Record set.

-- Opening Marker --

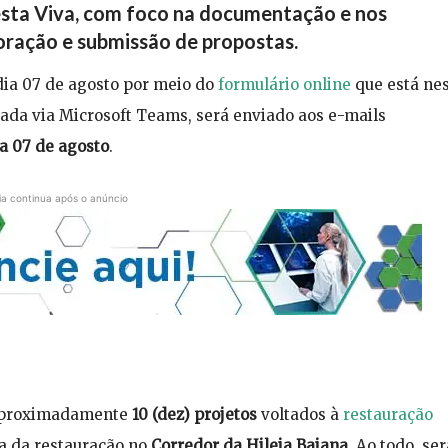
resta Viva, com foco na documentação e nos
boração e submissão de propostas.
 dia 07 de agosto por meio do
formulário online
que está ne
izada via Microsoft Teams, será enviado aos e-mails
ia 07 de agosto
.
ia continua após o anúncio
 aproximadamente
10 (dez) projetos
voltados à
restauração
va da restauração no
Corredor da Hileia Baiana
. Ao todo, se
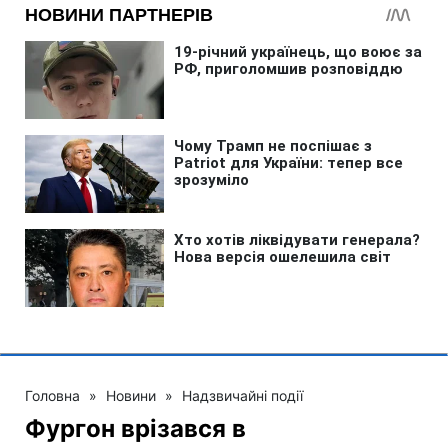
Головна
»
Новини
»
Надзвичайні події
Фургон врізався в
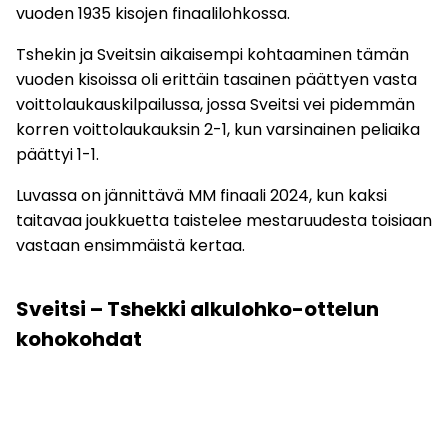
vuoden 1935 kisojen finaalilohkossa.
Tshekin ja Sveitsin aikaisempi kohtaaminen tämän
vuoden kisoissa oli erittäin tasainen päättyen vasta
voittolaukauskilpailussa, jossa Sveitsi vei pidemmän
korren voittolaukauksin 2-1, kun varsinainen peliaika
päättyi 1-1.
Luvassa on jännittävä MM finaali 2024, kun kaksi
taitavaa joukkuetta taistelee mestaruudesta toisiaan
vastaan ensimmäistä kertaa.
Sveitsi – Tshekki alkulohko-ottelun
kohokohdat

-- Closing Marker --
-- Opening Marker --

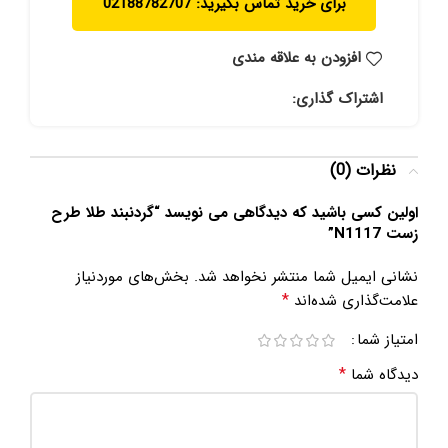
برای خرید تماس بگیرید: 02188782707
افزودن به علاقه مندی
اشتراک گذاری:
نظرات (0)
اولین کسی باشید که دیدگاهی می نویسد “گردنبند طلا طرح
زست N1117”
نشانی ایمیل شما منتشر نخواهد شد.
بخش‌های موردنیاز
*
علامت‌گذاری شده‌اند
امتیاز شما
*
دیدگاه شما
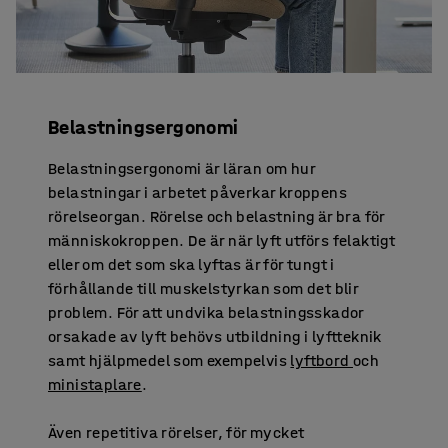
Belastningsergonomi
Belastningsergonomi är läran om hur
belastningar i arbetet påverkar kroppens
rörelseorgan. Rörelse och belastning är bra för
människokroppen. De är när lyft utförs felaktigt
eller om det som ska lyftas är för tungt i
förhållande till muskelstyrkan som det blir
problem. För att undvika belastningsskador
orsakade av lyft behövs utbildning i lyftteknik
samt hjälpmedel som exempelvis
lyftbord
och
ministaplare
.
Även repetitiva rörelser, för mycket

-- Closing Marker --

Exercise aim.
If a line in the data above holds the string "vuoden", report that line.

Output for this exercise.
vuoden 1935 kisojen finaalilohkossa.
vuoden kisoissa oli erittäin tasainen päättyen vasta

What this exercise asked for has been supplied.